◆ What you should do
All lines from the one containing "Recogida de tapones" down to the one containing "preme subito dalle", both ends included, are to be given again exactly; omit the rest of the listing below.
**********
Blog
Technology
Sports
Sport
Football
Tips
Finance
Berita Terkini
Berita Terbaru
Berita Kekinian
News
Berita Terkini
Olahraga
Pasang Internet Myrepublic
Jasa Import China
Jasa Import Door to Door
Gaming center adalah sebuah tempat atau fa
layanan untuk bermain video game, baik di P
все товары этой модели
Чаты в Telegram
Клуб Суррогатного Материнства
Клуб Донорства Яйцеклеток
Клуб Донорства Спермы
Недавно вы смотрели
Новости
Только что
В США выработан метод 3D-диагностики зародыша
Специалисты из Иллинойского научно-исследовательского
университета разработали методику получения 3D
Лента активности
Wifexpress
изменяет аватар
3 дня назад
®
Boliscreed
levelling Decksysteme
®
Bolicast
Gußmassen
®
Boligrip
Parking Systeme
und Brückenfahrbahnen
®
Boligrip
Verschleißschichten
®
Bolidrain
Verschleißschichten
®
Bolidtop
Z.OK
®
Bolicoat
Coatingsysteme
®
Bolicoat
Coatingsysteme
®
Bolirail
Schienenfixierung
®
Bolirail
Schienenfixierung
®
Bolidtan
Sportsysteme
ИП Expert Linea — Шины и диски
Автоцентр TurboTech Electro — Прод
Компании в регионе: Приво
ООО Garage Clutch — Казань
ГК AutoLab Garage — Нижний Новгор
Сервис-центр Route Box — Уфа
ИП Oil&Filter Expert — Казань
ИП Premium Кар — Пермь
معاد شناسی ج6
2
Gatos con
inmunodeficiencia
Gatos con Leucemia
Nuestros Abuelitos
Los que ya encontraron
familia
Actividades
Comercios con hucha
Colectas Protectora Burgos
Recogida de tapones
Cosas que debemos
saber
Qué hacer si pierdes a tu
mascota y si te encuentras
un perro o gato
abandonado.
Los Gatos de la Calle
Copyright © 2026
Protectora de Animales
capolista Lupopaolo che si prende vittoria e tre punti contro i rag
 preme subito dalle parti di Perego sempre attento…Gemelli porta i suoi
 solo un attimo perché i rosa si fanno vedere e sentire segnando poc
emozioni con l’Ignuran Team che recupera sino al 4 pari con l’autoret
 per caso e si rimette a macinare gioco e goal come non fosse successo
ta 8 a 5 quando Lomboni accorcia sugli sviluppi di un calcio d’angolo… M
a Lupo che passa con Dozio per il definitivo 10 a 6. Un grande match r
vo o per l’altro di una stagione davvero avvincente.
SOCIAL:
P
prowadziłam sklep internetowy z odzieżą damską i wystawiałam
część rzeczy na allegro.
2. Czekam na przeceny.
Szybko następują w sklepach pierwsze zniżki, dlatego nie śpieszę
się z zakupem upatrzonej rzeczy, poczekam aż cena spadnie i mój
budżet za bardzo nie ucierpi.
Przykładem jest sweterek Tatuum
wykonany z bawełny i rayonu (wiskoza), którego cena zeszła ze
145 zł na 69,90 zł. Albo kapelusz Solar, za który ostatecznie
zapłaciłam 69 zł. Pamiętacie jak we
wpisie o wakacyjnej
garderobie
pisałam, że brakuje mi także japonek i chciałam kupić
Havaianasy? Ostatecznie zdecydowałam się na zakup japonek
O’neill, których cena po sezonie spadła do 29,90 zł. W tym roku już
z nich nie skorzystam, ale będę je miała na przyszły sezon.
**********
◆ Answer for the task
Recogida de tapones
Cosas que debemos
saber
Qué hacer si pierdes a tu
mascota y si te encuentras
un perro o gato
abandonado.
Los Gatos de la Calle
Copyright © 2026
Protectora de Animales
capolista Lupopaolo che si prende vittoria e tre punti contro i rag
 preme subito dalle parti di Perego sempre attento…Gemelli porta i suoi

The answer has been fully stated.